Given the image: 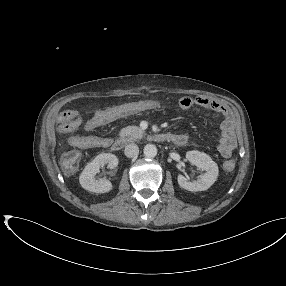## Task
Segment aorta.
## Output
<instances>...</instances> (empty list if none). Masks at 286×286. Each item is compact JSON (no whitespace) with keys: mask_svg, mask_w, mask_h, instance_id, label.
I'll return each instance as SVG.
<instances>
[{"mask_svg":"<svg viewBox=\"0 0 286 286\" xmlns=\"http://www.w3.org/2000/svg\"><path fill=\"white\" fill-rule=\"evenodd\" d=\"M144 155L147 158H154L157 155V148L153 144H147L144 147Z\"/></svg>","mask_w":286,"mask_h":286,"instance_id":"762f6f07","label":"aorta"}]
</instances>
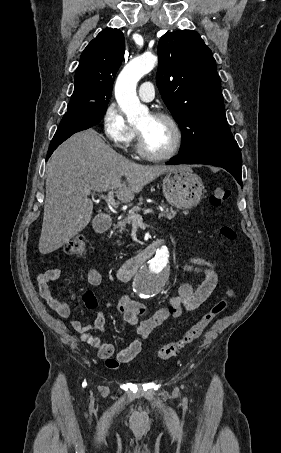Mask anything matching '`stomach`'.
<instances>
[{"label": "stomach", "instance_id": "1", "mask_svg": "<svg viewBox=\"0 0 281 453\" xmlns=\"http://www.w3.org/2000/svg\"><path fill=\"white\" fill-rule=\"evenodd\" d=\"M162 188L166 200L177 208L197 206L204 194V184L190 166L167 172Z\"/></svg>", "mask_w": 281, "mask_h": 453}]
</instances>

Instructions for the task → Retype only the lines from the one with "Segment aorta." through the final line of the entries, please, and keep the pictures out.

Expected output →
Segment aorta.
## Output
<instances>...</instances> (empty list if none). Masks at 286×286. Each item is compact JSON (no whitespace) with keys: mask_svg, mask_w, mask_h, instance_id, label.
I'll return each instance as SVG.
<instances>
[{"mask_svg":"<svg viewBox=\"0 0 286 286\" xmlns=\"http://www.w3.org/2000/svg\"><path fill=\"white\" fill-rule=\"evenodd\" d=\"M144 155L147 158H154L157 155V148L153 144H147L144 147Z\"/></svg>","mask_w":286,"mask_h":286,"instance_id":"762f6f07","label":"aorta"}]
</instances>
Mask anything matching '`stomach`'.
<instances>
[{"label": "stomach", "instance_id": "1", "mask_svg": "<svg viewBox=\"0 0 281 453\" xmlns=\"http://www.w3.org/2000/svg\"><path fill=\"white\" fill-rule=\"evenodd\" d=\"M162 188L166 200L177 208L197 206L204 194V184L190 166L167 172Z\"/></svg>", "mask_w": 281, "mask_h": 453}]
</instances>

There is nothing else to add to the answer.